その不条理こそが、この映画の最大のテーマなのかもしれません。
トミー・リー・ジョーンズの“あの夢”は何を意味するのか
この映画、缶コーヒーBOSSの宇宙人ジョーンズとして一世を風靡した、トミー・リー・ジョーンズ氏も登場します。今から約40年前のアメリカが舞台ということですから、建物やパトカーなどはやや古い印象があります。

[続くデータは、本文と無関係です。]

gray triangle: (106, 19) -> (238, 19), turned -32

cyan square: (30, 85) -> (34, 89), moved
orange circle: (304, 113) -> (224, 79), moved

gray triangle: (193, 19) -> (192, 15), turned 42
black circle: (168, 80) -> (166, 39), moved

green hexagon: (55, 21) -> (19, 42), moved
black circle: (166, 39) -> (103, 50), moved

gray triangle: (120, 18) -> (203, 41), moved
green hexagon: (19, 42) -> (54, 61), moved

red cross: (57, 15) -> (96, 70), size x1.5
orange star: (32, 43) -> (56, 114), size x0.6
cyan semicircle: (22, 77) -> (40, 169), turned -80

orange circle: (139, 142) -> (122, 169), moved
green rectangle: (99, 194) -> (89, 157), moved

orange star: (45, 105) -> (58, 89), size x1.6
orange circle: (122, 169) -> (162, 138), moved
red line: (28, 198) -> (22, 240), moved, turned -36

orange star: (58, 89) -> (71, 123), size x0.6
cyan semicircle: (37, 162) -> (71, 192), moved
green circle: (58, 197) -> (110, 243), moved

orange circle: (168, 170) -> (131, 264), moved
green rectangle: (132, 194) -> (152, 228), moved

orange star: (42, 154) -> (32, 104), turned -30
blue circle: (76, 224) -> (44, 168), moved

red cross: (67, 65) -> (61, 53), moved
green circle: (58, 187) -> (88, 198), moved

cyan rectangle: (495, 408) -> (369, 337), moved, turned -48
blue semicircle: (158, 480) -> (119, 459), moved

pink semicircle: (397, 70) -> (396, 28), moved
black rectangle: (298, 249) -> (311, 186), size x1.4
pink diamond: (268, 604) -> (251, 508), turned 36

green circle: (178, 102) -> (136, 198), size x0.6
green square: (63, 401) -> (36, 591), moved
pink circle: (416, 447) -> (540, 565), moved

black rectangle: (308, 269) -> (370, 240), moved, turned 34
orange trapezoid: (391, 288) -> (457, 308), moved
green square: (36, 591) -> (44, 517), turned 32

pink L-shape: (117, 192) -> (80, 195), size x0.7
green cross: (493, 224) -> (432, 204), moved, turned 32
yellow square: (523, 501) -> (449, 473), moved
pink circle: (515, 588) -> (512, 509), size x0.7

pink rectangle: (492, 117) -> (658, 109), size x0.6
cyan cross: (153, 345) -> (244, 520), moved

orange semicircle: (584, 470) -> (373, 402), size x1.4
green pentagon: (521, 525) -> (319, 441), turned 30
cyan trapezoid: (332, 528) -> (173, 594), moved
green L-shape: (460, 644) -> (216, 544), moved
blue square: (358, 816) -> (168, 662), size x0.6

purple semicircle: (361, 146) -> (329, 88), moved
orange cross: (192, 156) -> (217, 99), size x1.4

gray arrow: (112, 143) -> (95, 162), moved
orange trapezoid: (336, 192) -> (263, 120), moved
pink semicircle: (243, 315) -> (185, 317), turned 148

終盤、保安官ベル(トミー・リー・ジョーンズ)は引退し、妻に夢の話を語ります。
これはアメリカという国、あるいは“正義”を体現してきた男の心象風景なのでしょう。
でも正直に言うと、ちょっとわかりにくかった。
当時のアメリカ社会、特にベトナム戦争後の価値観の揺らぎや暴力の氾濫を知らないと、あの夢の持つ意味は掴みにくいかもしれません。
『シャイニング』が好きな人にはぜひ観てほしい
この映画を見ていて、ふと頭をよぎったのが『シャイニング』。
あの映画のように、言葉にならない恐怖がじわじわと押し寄せてくる。
登場人物の目の奥が何を考えているのかわからない、その“視線の不気味さ”が共通しています。
この映画の犯人は罰されず、ヒーローは救われず、観客はモヤモヤを抱えたまま映画館を出ることになります。理不尽な暴力、選択させられる死、生きる意味を見失った正義。あなたはこの映画を観て、何を思いましたか?